The Bonneville-Hood River Transmission Line was originally completed in 1941, at the tail end of the Great Depression and as part of Franklin D. Roosevelt’s New Deal program. BPA commissioned a rebuild of a 22.5-mile section running from the Bonneville Dam Powerhouse to Hood River, crossing rugged, remote terrain.

Team Members

Bonneville Power Association

Wilson Construction

Crux Subsurface

Crux’s Role

Crux was selected to provide micropile foundation design and construction for replacement structures located in extremely steep, rocky terrain. The alignment traverses challenging geotechnical conditions featuring talus slopes, and there was very little data available prior to construction. Crux worked with BPA to develop a verification testing program, involving the installation of test piles to establish bonding capacities in the talus.

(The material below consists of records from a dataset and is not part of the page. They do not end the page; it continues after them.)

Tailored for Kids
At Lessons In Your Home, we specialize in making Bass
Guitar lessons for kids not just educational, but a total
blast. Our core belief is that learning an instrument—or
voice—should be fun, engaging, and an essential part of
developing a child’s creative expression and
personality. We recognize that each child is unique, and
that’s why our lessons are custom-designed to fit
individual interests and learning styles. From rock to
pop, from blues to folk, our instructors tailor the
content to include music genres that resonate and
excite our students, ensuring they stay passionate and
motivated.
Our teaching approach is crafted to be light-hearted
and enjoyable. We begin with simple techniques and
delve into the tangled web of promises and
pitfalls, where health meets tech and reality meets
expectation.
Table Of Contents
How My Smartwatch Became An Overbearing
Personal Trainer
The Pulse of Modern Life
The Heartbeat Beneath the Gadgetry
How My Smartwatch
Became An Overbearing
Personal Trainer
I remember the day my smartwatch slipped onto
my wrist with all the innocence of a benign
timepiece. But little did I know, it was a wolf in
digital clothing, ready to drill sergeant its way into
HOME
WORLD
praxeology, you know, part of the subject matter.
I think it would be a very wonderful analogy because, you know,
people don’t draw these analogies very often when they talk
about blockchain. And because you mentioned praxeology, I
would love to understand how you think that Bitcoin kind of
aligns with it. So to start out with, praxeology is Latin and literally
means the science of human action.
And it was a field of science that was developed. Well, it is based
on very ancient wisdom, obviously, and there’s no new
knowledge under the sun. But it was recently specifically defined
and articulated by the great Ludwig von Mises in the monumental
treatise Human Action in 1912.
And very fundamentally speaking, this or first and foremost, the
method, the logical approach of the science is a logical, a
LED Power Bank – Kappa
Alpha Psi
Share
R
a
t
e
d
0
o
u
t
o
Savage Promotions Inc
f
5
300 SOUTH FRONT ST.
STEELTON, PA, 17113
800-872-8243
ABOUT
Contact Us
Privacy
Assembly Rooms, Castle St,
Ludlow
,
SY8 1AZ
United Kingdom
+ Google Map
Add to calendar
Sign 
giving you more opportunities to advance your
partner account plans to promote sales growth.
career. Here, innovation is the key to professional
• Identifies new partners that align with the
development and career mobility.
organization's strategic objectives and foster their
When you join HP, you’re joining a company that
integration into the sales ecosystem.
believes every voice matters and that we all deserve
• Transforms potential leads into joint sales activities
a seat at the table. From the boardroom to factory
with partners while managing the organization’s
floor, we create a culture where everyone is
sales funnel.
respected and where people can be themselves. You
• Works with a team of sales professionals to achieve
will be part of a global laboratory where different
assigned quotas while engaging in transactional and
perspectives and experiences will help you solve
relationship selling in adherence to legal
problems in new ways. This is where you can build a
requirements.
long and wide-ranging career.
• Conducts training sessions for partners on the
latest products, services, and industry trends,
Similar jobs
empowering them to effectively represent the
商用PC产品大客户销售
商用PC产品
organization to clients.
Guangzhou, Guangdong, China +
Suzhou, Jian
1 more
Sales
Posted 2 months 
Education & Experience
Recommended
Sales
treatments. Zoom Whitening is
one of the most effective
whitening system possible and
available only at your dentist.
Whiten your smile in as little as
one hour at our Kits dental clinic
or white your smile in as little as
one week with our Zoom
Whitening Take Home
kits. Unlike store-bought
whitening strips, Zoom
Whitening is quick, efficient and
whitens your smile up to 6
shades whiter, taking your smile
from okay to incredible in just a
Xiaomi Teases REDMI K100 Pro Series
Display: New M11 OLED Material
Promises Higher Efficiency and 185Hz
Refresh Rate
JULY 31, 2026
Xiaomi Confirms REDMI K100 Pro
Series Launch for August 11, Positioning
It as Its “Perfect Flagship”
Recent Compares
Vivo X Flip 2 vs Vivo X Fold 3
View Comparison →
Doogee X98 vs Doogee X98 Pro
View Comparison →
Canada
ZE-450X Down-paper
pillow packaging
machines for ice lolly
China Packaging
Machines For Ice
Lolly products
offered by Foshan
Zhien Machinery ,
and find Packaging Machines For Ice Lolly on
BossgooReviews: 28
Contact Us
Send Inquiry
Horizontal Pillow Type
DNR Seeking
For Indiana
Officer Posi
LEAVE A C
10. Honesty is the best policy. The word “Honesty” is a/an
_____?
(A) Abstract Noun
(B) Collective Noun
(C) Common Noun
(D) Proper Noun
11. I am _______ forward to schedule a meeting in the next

In total, Crux installed steel cap micropile foundations for 25 steel poles and one H-Frame structure, as well as guy anchors at seven micropile sites and one direct embed. Foundations consisted of either 4, 6 or 8 pile layouts, installed to depths ranging from 18 to 80 feet. Helicopter transport was required for all equipment and materials at 24 of the 25 structure locations, and crew access involved a combination of helicopter and hiking in from the nearest drivable access point.

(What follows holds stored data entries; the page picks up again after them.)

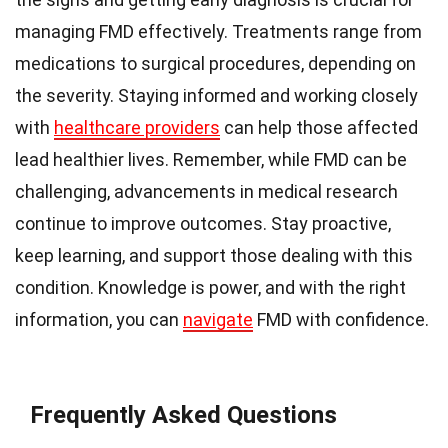
managing FMD effectively. Treatments range from
medications to surgical procedures, depending on
the severity. Staying informed and working closely
with
healthcare providers
can help those affected
lead healthier lives. Remember, while FMD can be
challenging, advancements in medical research
continue to improve outcomes. Stay proactive,
keep learning, and support those dealing with this
condition. Knowledge is power, and with the right
information, you can
navigate
FMD with confidence.
Frequently Asked Questions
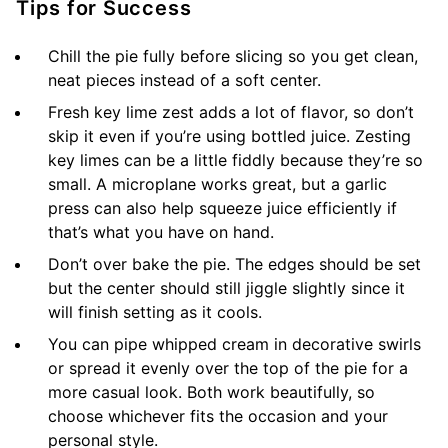
Tips for Success
Chill the pie fully before slicing so you get clean,
neat pieces instead of a soft center.
Fresh key lime zest adds a lot of flavor, so don’t
skip it even if you’re using bottled juice. Zesting
key limes can be a little fiddly because they’re so
small. A microplane works great, but a garlic
press can also help squeeze juice efficiently if
that’s what you have on hand.
Don’t over bake the pie. The edges should be set
but the center should still jiggle slightly since it
will finish setting as it cools.
You can pipe whipped cream in decorative swirls
or spread it evenly over the top of the pie for a
more casual look. Both work beautifully, so
choose whichever fits the occasion and your
personal style.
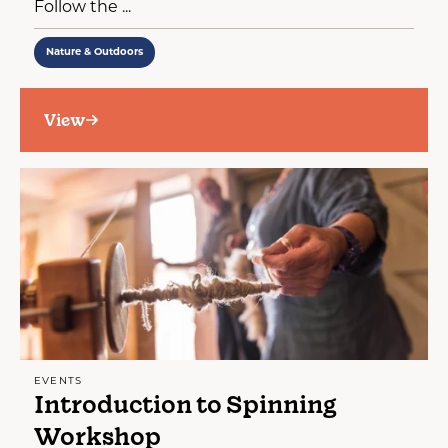
Follow the ...
Nature & Outdoors
View
EVENTS
Introduction to Spinning
Workshop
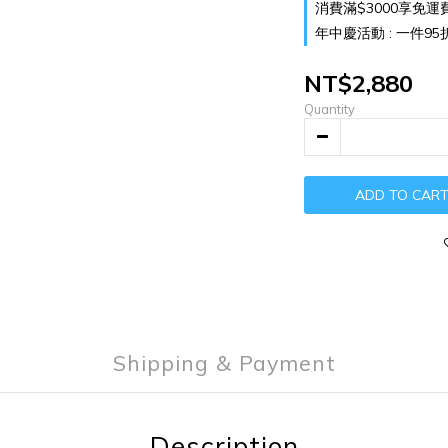
消費滿$3000享免運費 o
年中慶活動 : 一件95折 兩
NT$2,880
Quantity
ADD TO CAR
Shipping & Payment
Description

The most challenging aspects of the project derived from the talus slopes, creating difficult access, setup and drilling conditions. Close to 600 helicopter hours were recorded, requiring increased planning and communication. Crux incorporated temporary helipad platforms at select locations to reduce hiking requirements. Extensive fall protection was implemented along access trails and at select sites as an increased safety measure. This included hand lines, working harnesses, and handrails. Custom leveling platforms were also employed to create flat, stable work space in the extreme conditions. To accommodate the challenging and unpredictable drilling conditions, Crux was prepared with a variety of tooling and installation approaches to select from as conditions changed.

Crux’s integrated design-build approach allowed for efficient design modifications as necessary when subsurface conditions varied from what was expected. This was especially valuable given the limited geotechnical information and challenging terrain.